COMMENT CULTIVER LA BIENVEILLANCE?
« Avoir de splendides bureaux, organiser des parties de Baby-foot ou des soirées bowling avec ses équipes, toutes ces initiatives, dont bon nombre d’entreprises se gargarisent, peuvent avoir des effets positifs sur la cohésion des équipes le temps d’une partie. En revanche, elles ne seront pas en mesure de transformer en profondeur le management », explique Pascal Vancutsem, coach de dirigeants et fondateur de Coaching & Performance. Xavier Alas Luquetas, fondateur associé d’Eléas, un cabinet conseil, spécialiste du management de la qualité de vie au travail et de la prévention des risques psychosociaux, enfonce le clou: « La bienveillance s’inscrit dans une démarche plus profonde et est ancrée dans la culture de l’entreprise. Elle n’est ni un concept managérial, ni un concept organisationnel, mais un engagement de soi vis-à-vis de l’autre. »

COMMENT L’IMPULSER DANS L’ENTREPRISE?
Considérer ses salariés: « Les êtres humains ne sont pas que des machines à faire marcher le tiroir-caisse, surtout dans nos métiers. C’est le sentiment que j’avais et c’est bien pour cela que j’ai claqué la porte du salon dans lequel j’ai travaillé quinze ans ! », raconte Daniel, aujourd’hui coiffeur indépendant à Nice (06). « Chacun a besoin de comprendre le sens des objectifs que le management lui fixe et d’avoir en retour, non seulement un salaire, mais également de l’attention », décrypte Xavier Alas Luquetas.
Bref, il est impératif de donner du sens au travail. « Chaque collaborateur doit être considéré comme un acteur à part entière de l’oeuvre commune. À ce titre, l’une des clés est de donner du sens, de faire adhérer et, ainsi, de susciter l’envie et l’enthousiasme, explique le docteur Philippe Rodet, spécialiste du stress. Lorsque l’on comprend ce qui est attendu de soi, on peut et on veut agir. » Veiller à la qualité des relations humaines est primordial. Au travail, lieu de coopération par excellence, les motifs de discorde sont aussi multiples: les relations hiérarchiques, les conflits de territoire, les désaccords, sans même parler des personnalités qui ne s’accordent pas. Xavier Alas Luquetas rappelle pourtant que l’on n’est pas obligé d’avoir des affinités avec tout le monde.
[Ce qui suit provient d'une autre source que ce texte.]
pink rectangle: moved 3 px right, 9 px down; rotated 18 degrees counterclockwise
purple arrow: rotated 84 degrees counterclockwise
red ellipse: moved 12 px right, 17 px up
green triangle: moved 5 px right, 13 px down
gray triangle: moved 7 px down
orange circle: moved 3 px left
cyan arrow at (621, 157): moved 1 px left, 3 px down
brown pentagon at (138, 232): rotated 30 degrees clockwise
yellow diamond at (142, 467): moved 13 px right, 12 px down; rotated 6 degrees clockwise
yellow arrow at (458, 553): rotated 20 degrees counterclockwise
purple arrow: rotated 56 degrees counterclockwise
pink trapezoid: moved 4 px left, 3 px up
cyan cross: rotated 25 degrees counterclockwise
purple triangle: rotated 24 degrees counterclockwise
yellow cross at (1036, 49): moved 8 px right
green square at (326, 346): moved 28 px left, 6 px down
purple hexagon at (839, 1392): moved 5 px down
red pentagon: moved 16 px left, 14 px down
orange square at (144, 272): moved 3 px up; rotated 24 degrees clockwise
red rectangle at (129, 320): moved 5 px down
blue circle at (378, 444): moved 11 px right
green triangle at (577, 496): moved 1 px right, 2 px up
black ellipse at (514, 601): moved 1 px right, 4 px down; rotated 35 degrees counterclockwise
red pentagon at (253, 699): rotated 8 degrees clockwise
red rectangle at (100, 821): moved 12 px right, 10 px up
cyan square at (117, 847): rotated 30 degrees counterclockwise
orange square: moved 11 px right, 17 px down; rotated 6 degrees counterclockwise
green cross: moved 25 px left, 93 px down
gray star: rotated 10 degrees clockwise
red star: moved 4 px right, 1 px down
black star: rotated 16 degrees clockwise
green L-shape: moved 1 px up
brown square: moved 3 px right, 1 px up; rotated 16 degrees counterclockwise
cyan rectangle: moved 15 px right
Mais le respect des relations humaines est essentiel. Le dire, c’est bien… le faire, c’est mieux!

Danièle Licata

3 questions à Philippe Rodet Médecin urgentiste et coauteur du Management bienveillant (Eyrolles).

Coiffure de Paris: Pourquoi prônez-vous un management bienveillant ? Philippe Rodet : En dix ans, nous avons vu le taux de personnes stressées au travail passer de 40 à 60 %, tandis que le nombre de personnes motivées est tombé de 42 à 28 %. Il est urgent de donner du sens au travail. C’est, par exemple, rappeler à une hôtesse de caisse ou à un coiffeur qu’ils constituent le dernier contact avec le client et un lien social fort, notamment pour les personnes âgées.

Quels sont les bénéfices pour l’entreprise?
P.R.: Le management bienveillant va permettre de diminuer le stress des salariés et augmenter leur motivation. Les managers doivent apprendre à bien faire des compliments, mais aussi à formuler des reproches s’ils sont justifiés. Si le stress est contagieux, les comportements attentionnés le sont aussi à toutes les échelles de l’entreprise.

L’avenir est donc au management bienveillant?
P. R. : Effectivement, il se démocratise et c’est tant mieux. Car à la clé, moins de stress et de problèmes de santé, plus de motivation, de créativité, de productivité et moins de turn-over. C’est ainsi qu’on peut amener peu à peu l’exigence plus loin et toucher l’excellence.